Gini coefficient measures the degree of income inequality. The coefficient varies between zero indicating equality and one hundred indicating inequality (Arnold, 2008). This means that in many capitalistic countries one person has all the income while others have none.. Inequality exists because people do not receive the same labour income, asset income and do not pay the same taxes. As CIA (2005) reported the coefficient was 45 in the US which is liberal state and 27 in corporatist country, Germany. The least coefficient was in Sweden, 23 which is social democratic country. In the social welfare state which advocates for equality most of the assets are owned by the state and it somehow controls wealth.

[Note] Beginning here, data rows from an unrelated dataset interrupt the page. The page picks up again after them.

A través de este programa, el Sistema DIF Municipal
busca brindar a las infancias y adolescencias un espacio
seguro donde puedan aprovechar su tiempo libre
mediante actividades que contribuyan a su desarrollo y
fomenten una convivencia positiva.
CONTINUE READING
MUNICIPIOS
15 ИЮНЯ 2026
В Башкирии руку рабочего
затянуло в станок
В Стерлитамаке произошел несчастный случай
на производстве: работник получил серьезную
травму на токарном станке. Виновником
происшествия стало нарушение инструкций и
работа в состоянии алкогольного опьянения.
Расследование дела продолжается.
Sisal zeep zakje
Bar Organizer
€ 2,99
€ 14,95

Capitalism has a tendency of causing instability especially in cases of financial crisis. The claims for capitalism differ from the classical case for a competitive market. Some theorists such as Adam Smith had argued that presence of many buyers and sellers competing with one another in the marketplace would cause wasteful resource allocations. Capitalism has been associated with innovations and many economists argue that capitalism has to generate endogenous innovations. Joseph Schumpeter argues that innovations are normally a creation of business people and they are rules embodied in the new firms. The agents of change are the entrepreneurs who come up with new ideas and invest to generate profits.
The social welfare states have some limitations. In a state where there is equality, the tax burden will be high to meet the expectations of the citizens. But it does not seem as a problem for the people of social democratic counties as labour market and taxation are balanced (Arts and Gelissen, 2002). Most welfare states are bureaucratic in that the citizens do not have much freedom since everything is being controlled by the state but the state to offer the best quality of services (ibid). It is expensive to run a social welfare state since the government can be forced to borrow to meet the demands of the people. However, the governments use that money in order to cover the socio-economic gap between poor and rich (Castles et al, 2010). Government interventions kill businesses since they don’t allow for the prices to be set by demand and supply forces but the government controls the prices. But it gives stronger role in managing welfare (Ferragina & Seeleib, 2011)

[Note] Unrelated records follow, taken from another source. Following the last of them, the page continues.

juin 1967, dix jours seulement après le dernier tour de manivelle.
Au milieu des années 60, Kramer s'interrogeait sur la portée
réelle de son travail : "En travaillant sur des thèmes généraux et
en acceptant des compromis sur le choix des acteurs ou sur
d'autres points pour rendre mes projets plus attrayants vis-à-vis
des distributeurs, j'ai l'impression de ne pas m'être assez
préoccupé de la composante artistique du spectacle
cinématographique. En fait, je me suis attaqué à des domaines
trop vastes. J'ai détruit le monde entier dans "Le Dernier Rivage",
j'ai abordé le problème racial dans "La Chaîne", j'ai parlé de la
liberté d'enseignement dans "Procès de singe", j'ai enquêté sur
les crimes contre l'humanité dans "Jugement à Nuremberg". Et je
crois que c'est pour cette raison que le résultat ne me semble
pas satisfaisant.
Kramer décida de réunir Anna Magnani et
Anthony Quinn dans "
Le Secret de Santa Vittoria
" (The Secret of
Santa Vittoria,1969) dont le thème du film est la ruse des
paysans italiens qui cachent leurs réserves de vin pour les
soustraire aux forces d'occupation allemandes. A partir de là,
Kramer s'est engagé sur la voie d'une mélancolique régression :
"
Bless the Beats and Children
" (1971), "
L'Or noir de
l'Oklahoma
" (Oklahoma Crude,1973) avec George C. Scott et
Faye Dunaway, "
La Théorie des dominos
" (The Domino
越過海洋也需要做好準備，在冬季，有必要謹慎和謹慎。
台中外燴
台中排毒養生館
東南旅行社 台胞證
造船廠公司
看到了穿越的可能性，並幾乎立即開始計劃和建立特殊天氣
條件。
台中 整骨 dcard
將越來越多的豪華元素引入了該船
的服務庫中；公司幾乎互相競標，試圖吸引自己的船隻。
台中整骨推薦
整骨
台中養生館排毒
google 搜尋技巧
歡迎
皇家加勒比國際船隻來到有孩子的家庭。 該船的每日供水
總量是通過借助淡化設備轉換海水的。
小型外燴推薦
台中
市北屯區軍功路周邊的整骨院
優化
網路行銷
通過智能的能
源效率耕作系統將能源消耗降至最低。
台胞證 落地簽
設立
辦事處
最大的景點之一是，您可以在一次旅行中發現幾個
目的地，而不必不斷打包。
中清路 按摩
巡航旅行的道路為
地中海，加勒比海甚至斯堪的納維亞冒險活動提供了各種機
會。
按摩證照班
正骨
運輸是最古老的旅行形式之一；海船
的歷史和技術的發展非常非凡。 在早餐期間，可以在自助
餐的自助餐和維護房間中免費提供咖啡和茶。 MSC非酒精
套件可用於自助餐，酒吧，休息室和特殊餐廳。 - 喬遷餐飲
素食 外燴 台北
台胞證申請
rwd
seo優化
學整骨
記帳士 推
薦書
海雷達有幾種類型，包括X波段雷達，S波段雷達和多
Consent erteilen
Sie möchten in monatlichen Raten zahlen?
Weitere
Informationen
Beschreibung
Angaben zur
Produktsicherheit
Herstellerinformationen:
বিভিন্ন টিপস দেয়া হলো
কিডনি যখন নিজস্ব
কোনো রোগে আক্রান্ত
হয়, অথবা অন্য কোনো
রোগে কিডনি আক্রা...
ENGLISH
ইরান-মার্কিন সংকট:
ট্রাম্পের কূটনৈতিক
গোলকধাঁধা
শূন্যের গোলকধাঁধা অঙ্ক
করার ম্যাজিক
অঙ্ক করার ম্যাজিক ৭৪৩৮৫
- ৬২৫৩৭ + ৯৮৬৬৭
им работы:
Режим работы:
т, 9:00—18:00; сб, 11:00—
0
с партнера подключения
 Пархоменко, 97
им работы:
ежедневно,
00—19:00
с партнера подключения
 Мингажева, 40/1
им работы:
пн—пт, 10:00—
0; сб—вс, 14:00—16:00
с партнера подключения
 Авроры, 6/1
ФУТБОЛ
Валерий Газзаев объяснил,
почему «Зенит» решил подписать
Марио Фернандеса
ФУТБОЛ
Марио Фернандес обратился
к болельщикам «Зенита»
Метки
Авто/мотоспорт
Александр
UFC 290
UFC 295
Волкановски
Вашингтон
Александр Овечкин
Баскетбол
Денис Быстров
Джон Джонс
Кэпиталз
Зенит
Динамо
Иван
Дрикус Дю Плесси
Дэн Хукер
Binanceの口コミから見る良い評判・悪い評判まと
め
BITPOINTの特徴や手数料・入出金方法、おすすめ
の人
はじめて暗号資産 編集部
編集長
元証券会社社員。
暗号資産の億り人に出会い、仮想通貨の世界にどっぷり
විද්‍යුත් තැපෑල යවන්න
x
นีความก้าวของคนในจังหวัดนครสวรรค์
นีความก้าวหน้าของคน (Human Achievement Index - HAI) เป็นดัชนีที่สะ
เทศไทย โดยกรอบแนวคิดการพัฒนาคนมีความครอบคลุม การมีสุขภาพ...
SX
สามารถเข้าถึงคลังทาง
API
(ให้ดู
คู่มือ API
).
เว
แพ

Although many capitalists will not agree with the conclusion is good hen a country is a social democrat than a capital democrat. The benefits of the social democratic welfares which believes in universalism is best compared to capitalist in which wealth lies in the hands of the few at the expense of others. The equal distribution of wealth and state ownership of assets as adjudicated by the Soviet Union in my opinion was the best. Though this will have been a topic of debate, forces of demand and supply should determine the prices of goods and services. This might lead to a monopolistic culture, which victimizes consumers. The social democratic welfare state believes in universalism in which all citizens are entitled to access the benefits. They believe in politics against the market. The paper concludes that it borrow some characteristics from Christian democratic state welfare, which will make this model a superb one. Countries using the two models have been economically equal unlike countries like the United States where the gap between the rich and the poor is very wide.